Gulshan-i-Raz by Sheikh Mahmoud Shabistari (شیخ محمود شبستری) is about the general questions around personal Identity and the situation of oneself in the cosmos. This absolute masterpiece is under 90 pages but utterly brimming with profound thought.
My pieces explore personal relationships to the text, to the language of the text, and to my discussions of the text with fellow Diaspora Iranians centered around a very simple analysis of Gulshan-i-Raz by Muhammad Lahiji Gilani; where he calls Gulshan-i-Raz one of the greatest “Shinaas-naamehs” of Iranian culture: the word Shinaas naameh (شناسنامه) which in contemporary Persian languages means “Identity card” or in short “ID.”
ID is used in this context in its purely literal form: a document to know oneself by, and hence a document through which others can also Recognize: one.

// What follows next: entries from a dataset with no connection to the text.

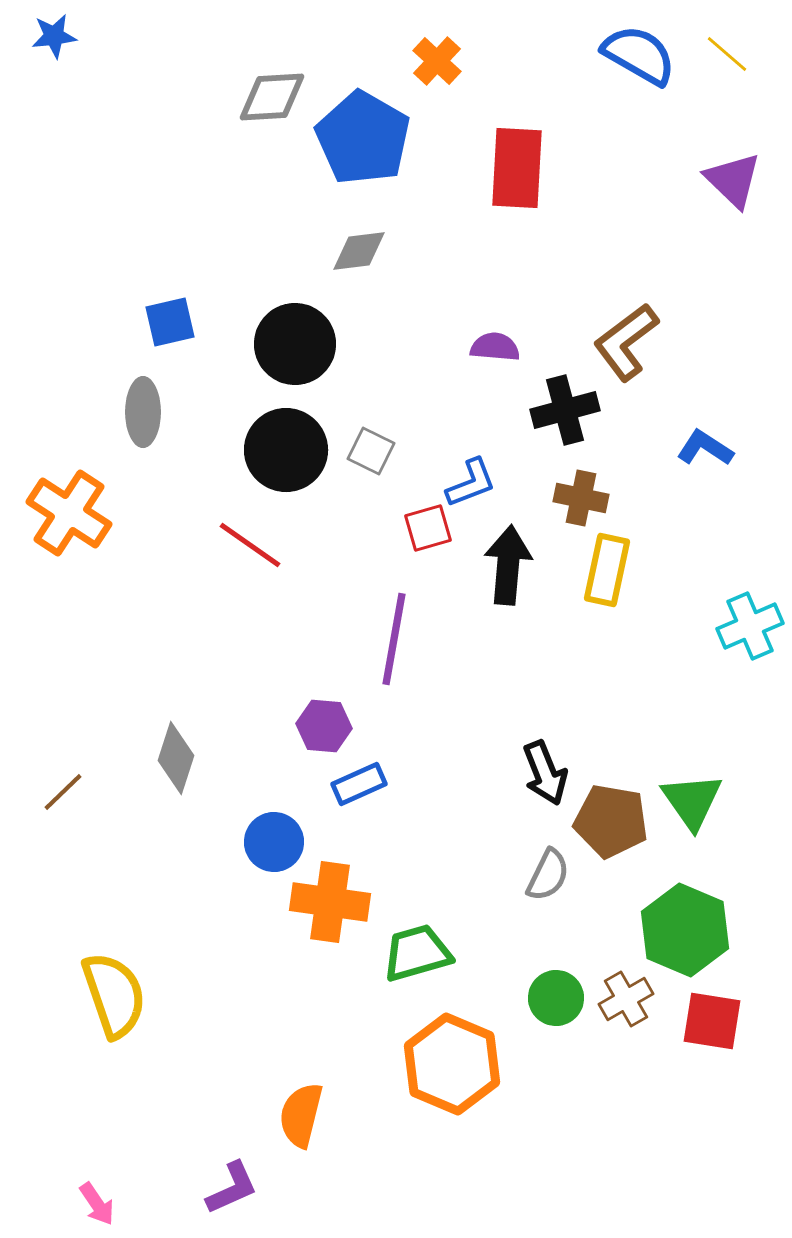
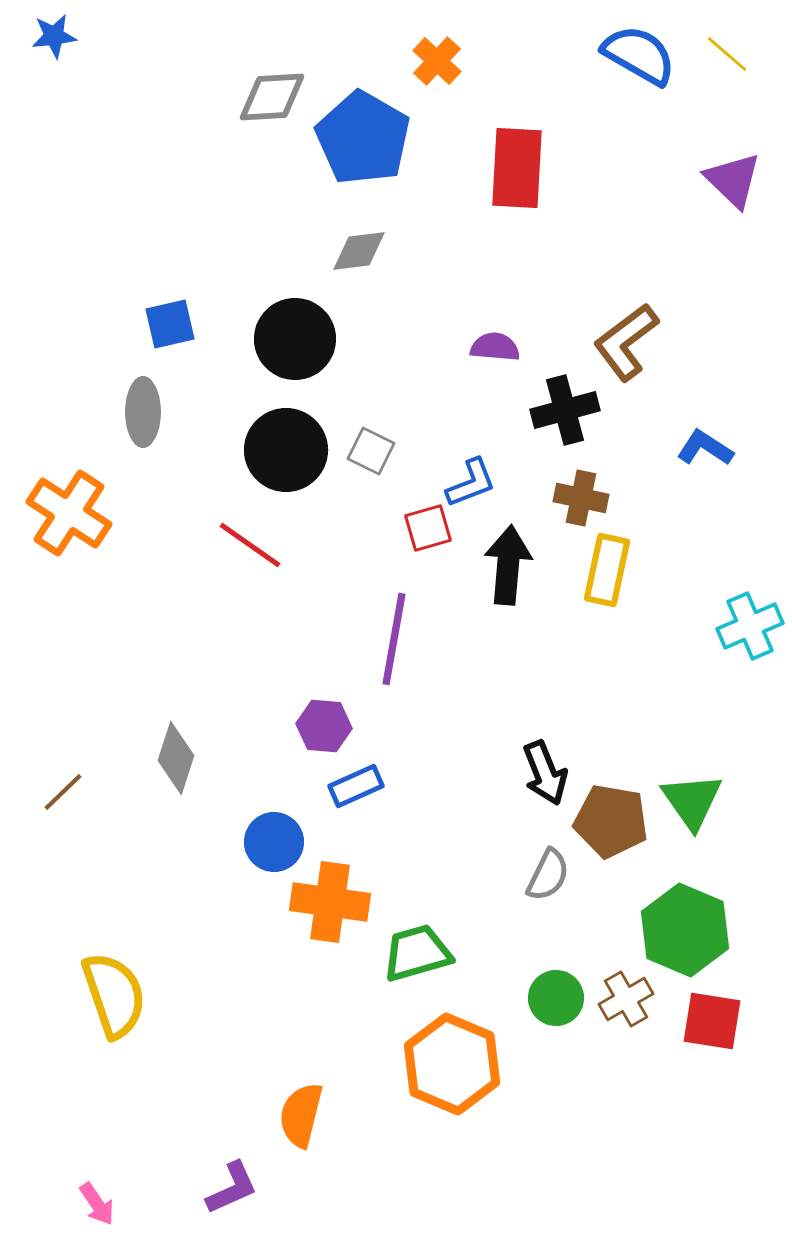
blue square at (170, 322): moved 2 px down
black circle at (295, 344): moved 5 px up
blue rectangle at (359, 784): moved 3 px left, 2 px down
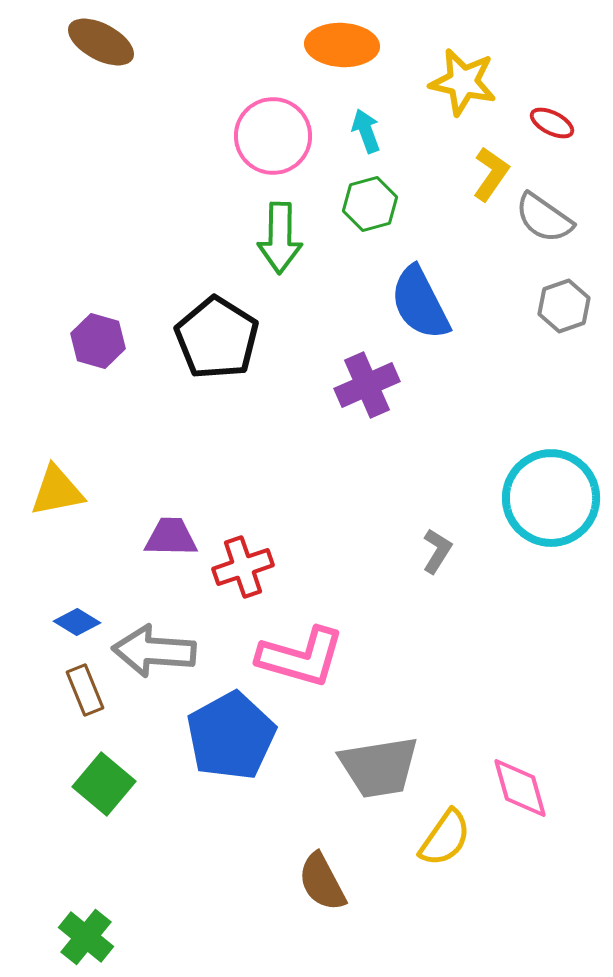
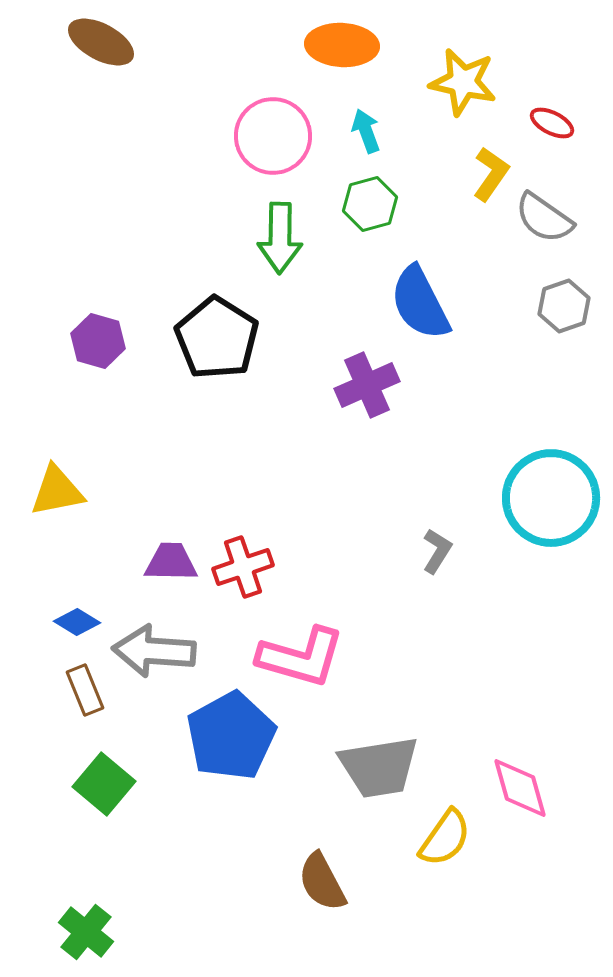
purple trapezoid: moved 25 px down
green cross: moved 5 px up
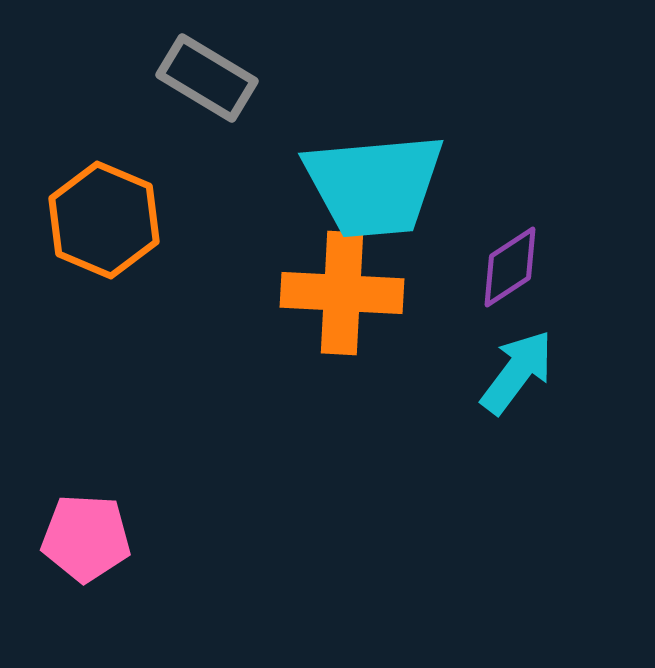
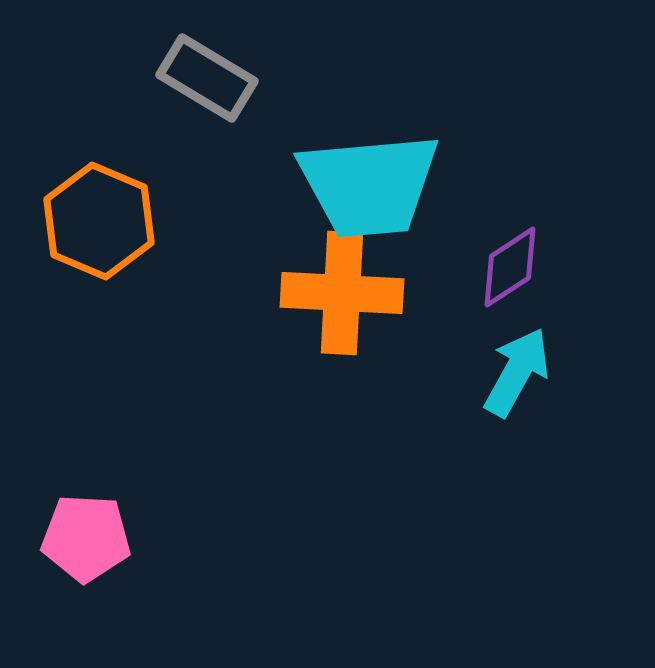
cyan trapezoid: moved 5 px left
orange hexagon: moved 5 px left, 1 px down
cyan arrow: rotated 8 degrees counterclockwise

This piece would not have been possible without the scholarship of philosophers Muhammad Lahiji Gilani and Hossein Elahi Ghomshei on Gulshan-i-Raz. Dr. Elahi Ghomshei has more than 24 lectures on Mahmoud Shabistari and Muhammad Lahiji Gilani has written the book “Mafaatih al I’jaaz” on Shabistari’s “Gulshan-i-Raz”. The reference sources were accessed in the original Persian.